Toby leapt to his feet. “Stop!” he cried. It might be too late to help her, but he had to try anyway. That’s what fathers were meant to do. “Dad! Stop!”
56
Zane br />
THERE WAS A PIERCING SQUEAL, AN ALARM, AND FROM THE ceiling the safety sprinklers sprung to life, showering water down the entire length of the floor. The crowd screeched and began bumping this way and that, all of them. It was chaos.
“Zane!” Marigold hollered at him. He turned his focus from the book to where his sister was pointing, across the room. He could just make them out through the screaming crowd and the gushing sprinklers. Cady was staring down at her cake, bewildered. And the Owner, with the icy stone of Talent poised to melt into his skin, was grinning. “We have to stop him!” Marigold cried. “We have to stop him, Zane! Oh, I wish I had the Talent to do something.”
Zane turned to her, eyes wide.

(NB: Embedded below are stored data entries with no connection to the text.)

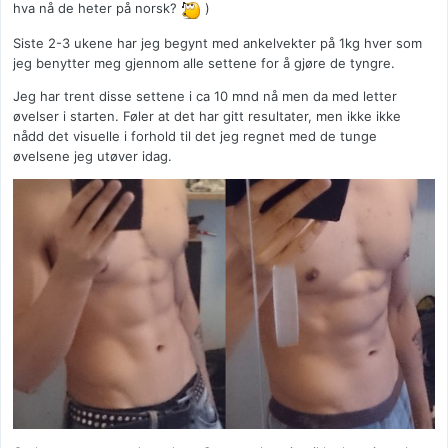
hva nå de heter på norsk?
)
Siste 2-3 ukene har jeg begynt med ankelvekter på 1kg hver som
jeg benytter meg gjennom alle settene for å gjøre de tyngre.
Jeg har trent disse settene i ca 10 mnd nå men da med letter
øvelser i starten. Føler at det har gitt resultater, men ikke ikke
nådd det visuelle i forhold til det jeg regnet med de tunge
øvelsene jeg utøver idag.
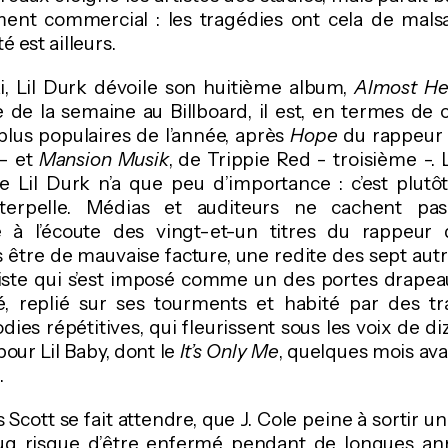
ment commercial : les tragédies ont cela de malsai
é est ailleurs.
, Lil Durk dévoile son huitième album,
Almost He
 de la semaine au Billboard, il est, en termes de
 plus populaires de l’année, après
Hope
du rappeur
- et
Mansion Musik
, de Trippie Red - troisième -
 Lil Durk n’a que peu d’importance : c’est plutô
nterpelle. Médias et auditeurs ne cachent p
 à l’écoute des vingt-et-un titres du rappeur 
s être de mauvaise facture, une redite des sept au
rtiste qui s’est imposé comme un des portes drapea
, replié sur ses tourments et habité par des tr
es répétitives, qui fleurissent sous les voix de diz
ur Lil Baby, dont le
It’s Only Me
, quelques mois ava
.
 Scott se fait attendre, que J. Cole peine à sortir un
g risque d’être enfermé pendant de longues anné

What was it the man in the gray suit had said, about shooting in a healthy direction?
“You do,” he told her.
57
The Owner
THE OWNER DIDN’T NOTICE IT AS THE FIRST SPRAY OF THE sprinklers hit his skin, but the arc of spit that flew from across the room was so perfectly aimed that there was no way it couldn’t have hit his hand.
Smack!
It knocked the icy stone of precious Talent to the floor.
The Owner dropped to his hands and knees, scrambling to retrieve it. But even as he grasped at the Talent, the spray from the sprinklers began to melt the stone, right before his eyes. A fine mist rose from the pale pebble, slowly at first, then faster and faster. And soon everything Mason Darlington Burgess had ever wanted slipped through his fingers and floated up into the air, where it spread like a fog throughout the entire wide room. The Owner screamed. He shouted. He wailed. But his cries were lost in the piercing screech of the fire alarm, and he knew it was useless.